The dmesg show no radeon/SUMO2_pfp.bin.  you can check /lib/firmware/radeon/...  whether these files exists.

And next tips is you should build radeon as module. or you should embed these files into initramfs.

----------

## Logicien

Thank's for your answers s4e8. You drive me on the good way. I add in the kernel all firmwares that KMS Radeon was asking for until there was no complain. Even of that I get the black screen.

I do not use an initrd with Gentoo, but I checked on ArchLinux if all the needed firmwares where in the initrd, and they where. ArchLinux give me the black screen too. Lubuntu live-cd can't give me the desktop if I pass the kernel parameter radeon.modeset=0. If not I get the black screen.

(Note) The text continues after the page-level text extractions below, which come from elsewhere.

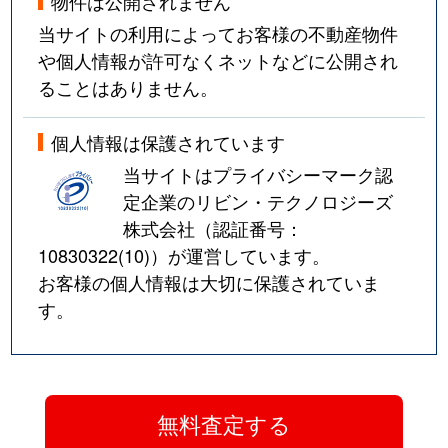
物件は公開されません
当サイトの利用によってお客様の不動産物件
や個人情報が許可なくネットなどに公開され
ることはありません。
個人情報は保護されています
当サイトはプライバシーマーク認
定企業のリビン・テクノロジーズ
株式会社（認証番号：
10830322(10)
）が運営しています。
お客様の個人情報は大切に保護されていま
す。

I use the Vesafb kernel framebuffer with xf86-video-fbdev. They work well together, but with no 3D acceleration and not enough good for Compiz.  I found no solution on the Internet until now. So I made theorically some progress, but in practice, I am at the starting square.

----------

## Hu

I think you need the Radeon framebuffer console if you want a high resolution text console with KMS.  Similarly, I would use x11-drivers/xf86-video-ati for X.

----------

## Logicien

Resign. Switch to proprietary ati-drivers.

----------

## Logicien

Hi do not know if it is the linux-firmware and/or the Linux kernel update. Radeon KMS work now with Gentoo on my Acer Aspire X1470. I just proceed the same way as before. It work on ArchLinux too. No recent live-cd work. I am gone try a new one soon to see if Radeon KMS work automatically. It is finally solved. Good bye Ati-drivers.

 :Laughing: 

----------